= John Elfed Jones =

Welsh businessman and language activist (born 1933)

John Elfed Jones (born 19 March 1933) is a Welsh businessman and language activist, who has held the chairmanships of several public bodies in Wales.

==Early life and education==
John Elfed Jones was born on 19 March 1933, the son of Urien Maelgwyn Jones and Mary Jones. He was brought up in Maentwrog, where his father worked as a manager for the North Wales Power Company.

He was educated at Blaenau Ffestiniog Grammar School and at Denbighshire Technical College, Wrexham, before studying at Heriot Watt College in Edinburgh.

He joined the Central Electricity Generating Board (CEGB) as a student apprentice (1949–1953), where he was a graduate trainee from 1953 to 1955. Following national service in the RAF, where he was commissioned as a flying officer, he rejoined the CEGB in 1957.

== Career ==
Jones followed his father into the North Wales Power Company, initially as a technical engineer. He was deputy project manager for the development of the Rheidol hydro-electric power station and worked at the Trawsfynydd nuclear power station before becoming deputy manager of the mid-Wales group of power stations.

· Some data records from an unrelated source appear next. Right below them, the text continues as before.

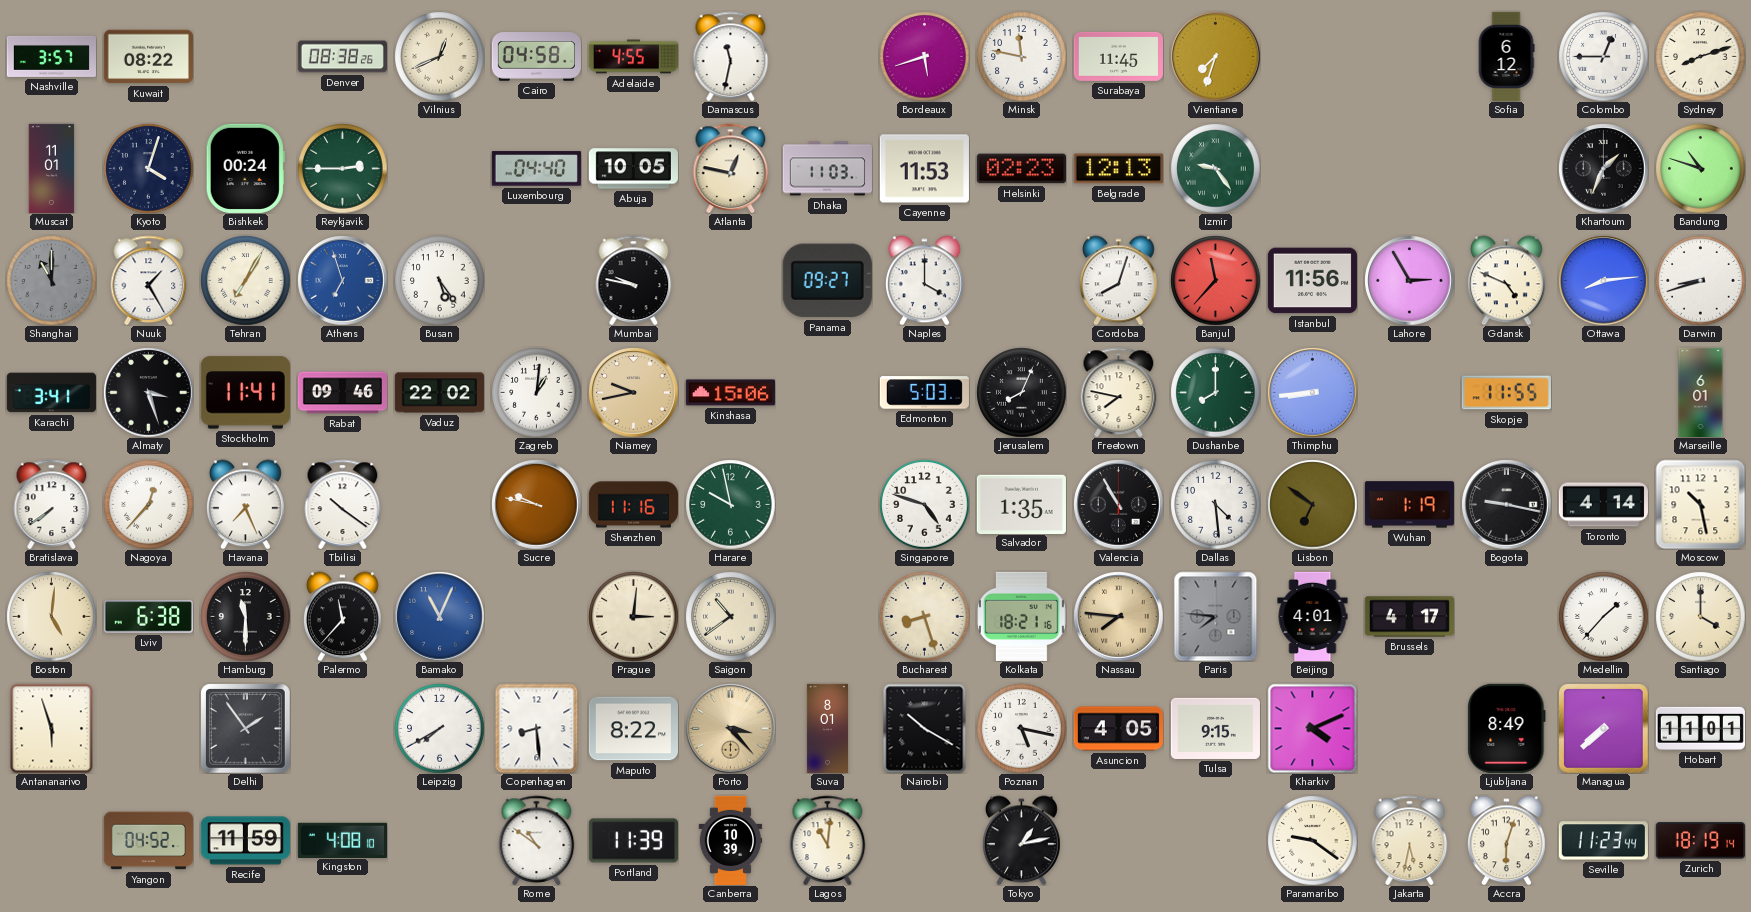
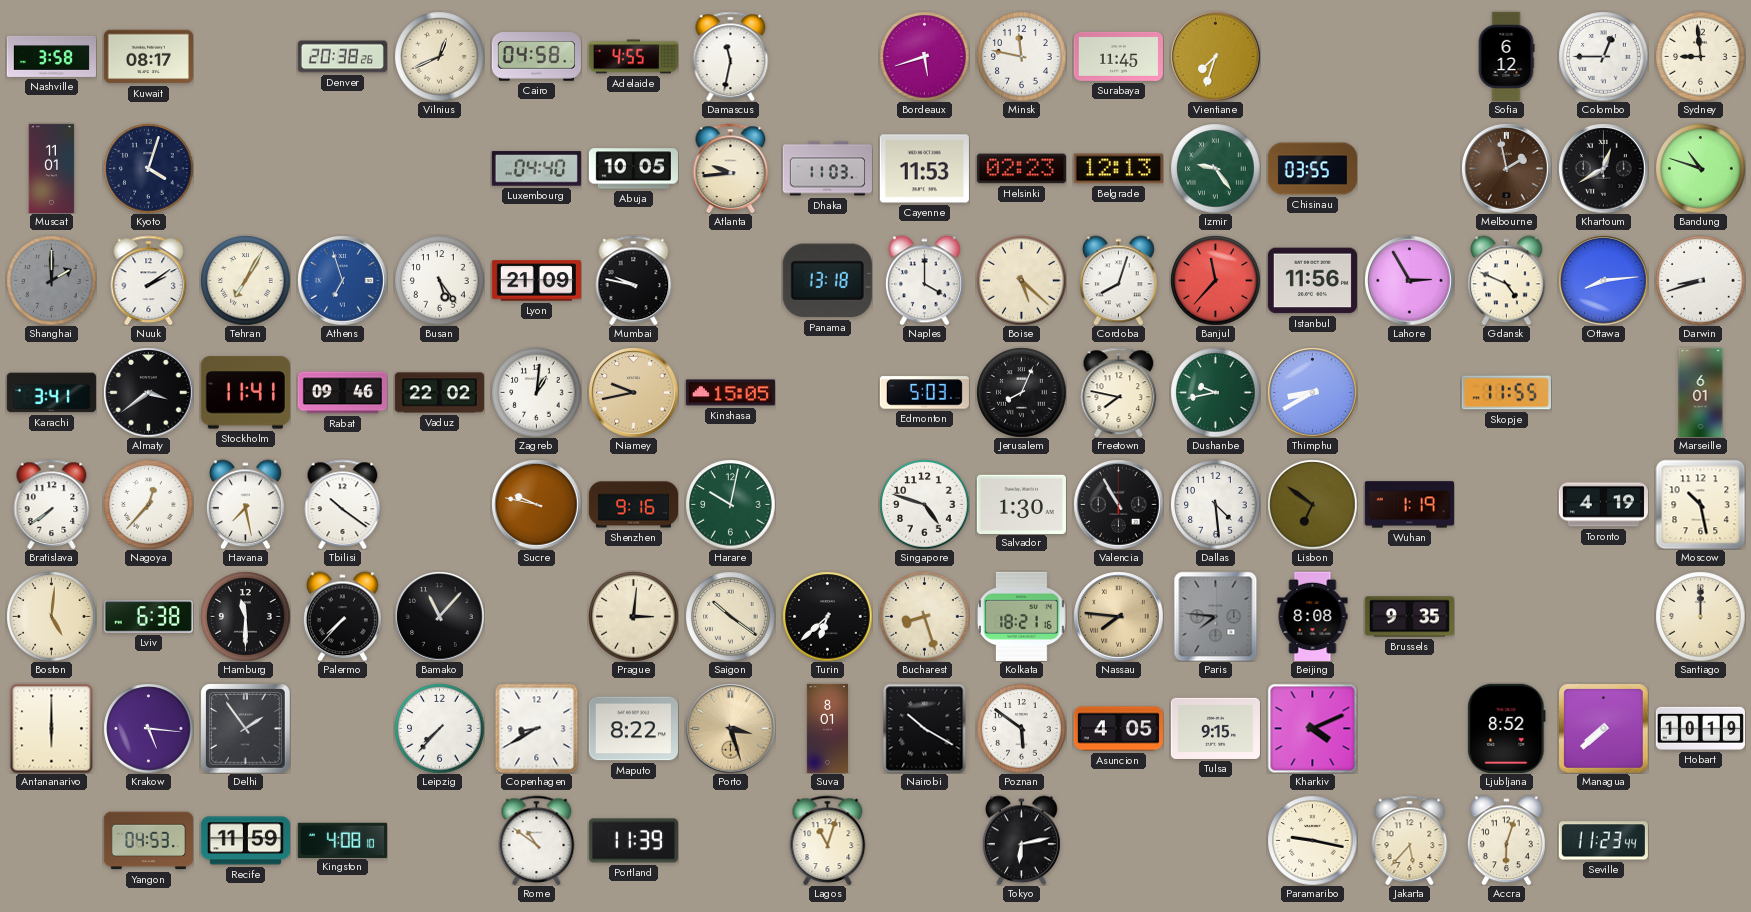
Nashville: 3:57 -> 3:58
Kuwait: 08:22 -> 08:17
Denver: 08:38 -> 20:38
Sydney: 8:12 -> 8:59
Bishkek: 00:24 -> none
Reykjavik: 2:45 -> none
Atlanta: 12:47 -> 9:44
Chisinau: none -> 03:55
Melbourne: none -> 1:58
Khartoum: 1:34 -> 12:40
Shanghai: 11:00 -> 2:00
Nuuk: 1:25 -> 2:09
Lyon: none -> 21:09
Panama: 09:27 -> 13:18
Boise: none -> 5:22
Almaty: 3:27 -> 3:39
Kinshasa: 15:06 -> 15:05
Dushanbe: 8:00 -> 9:43
Thimphu: 8:44 -> 8:40
Havana: 7:26 -> 7:28
Shenzhen: 11:16 -> 9:16
Harare: 9:58 -> 10:02
Salvador: 1:35 -> 1:30
Bogota: 9:17 -> none
Toronto: 4:14 -> 4:19
Palermo: 11:37 -> 7:37
Bamako: 11:04 -> 11:07
Bamako dial: blue -> black
Saigon: 10:39 -> 10:21
Turin: none -> 6:38
Beijing: 4:01 -> 8:08
Brussels: 4:17 -> 9:35
Medellin: 1:37 -> none
Santiago: 4:00 -> 12:00
Antananarivo: 5:57 -> 6:00
Krakow: none -> 5:16
Leipzig: 7:40 -> 7:37
Copenhagen: 8:29 -> 8:40
Porto: 3:23 -> 3:27
Poznan: 5:17 -> 5:51
Ljubljana: 8:49 -> 8:52
Hobart: 11:01 -> 10:19
Yangon: 04:52 -> 04:53
Canberra: 10:39 -> none
Lagos: 11:01 -> 11:03
Tokyo: 1:13 -> 6:13
Paramaribo: 9:21 -> 9:17
Jakarta: 5:32 -> 5:37
Zurich: 18:19 -> none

Jones left the CEGB when the only promotion opportunities would have involved a move to England. In 1967 he joined Anglesey Aluminium as an engineering manager, and was promoted to Deputy Managing Director in 1977.

From 1979 to 1982 Jones was Industrial Director at the Welsh Office in Cardiff. In 1982, he was appointed Chair of the Welsh Water Authority and oversaw its privatisation in 1989 to form Welsh Water.
In 1988, he became Chair of the Welsh Language Board. He left the role in 1993 and in 1997 he became Chair of the National Assembly's Advisory Group.

From 1996 to 2006 Jones was chairman of International Greetings plc, a major manufacturer of gift wrapping paper, greetings cards and Christmas crackers whose main factory was at Hirwaun near Aberdare.

== Controversy ==
Jones' involvement in the publicly owned Welsh Water Authority was later criticised by Rhodri Morgan, then the First Minister of Wales, and by others because of the incentives package that accompanied his role.

In 2001, Jones wrote an article in the Welsh-language magazine Barn, which was widely criticised for likening "outsiders" coming into Wales to an outbreak of "human foot-and-mouth disease". The Welsh Labour Party responded that discouraging people who didn't speak Welsh from moving to certain areas would neither protect nor promote the Welsh language. As a result of his comments, he was one of two Welsh-speaking officials reported to the Commission for Racial Equality by journalist Ian Skidmore.

==Honours and distinctions==
Jones was awarded a CBE in the 1987 New Year Honours.

Jones's portrait, by Peter Douglas Edwards, is displayed at the Founder's Library in the University of Wales Trinity Saint David at Lampeter, of which he was president in 1992–1998. His autobiography, Dyfroedd Dyfnion, was published by Y Lolfa in 2013.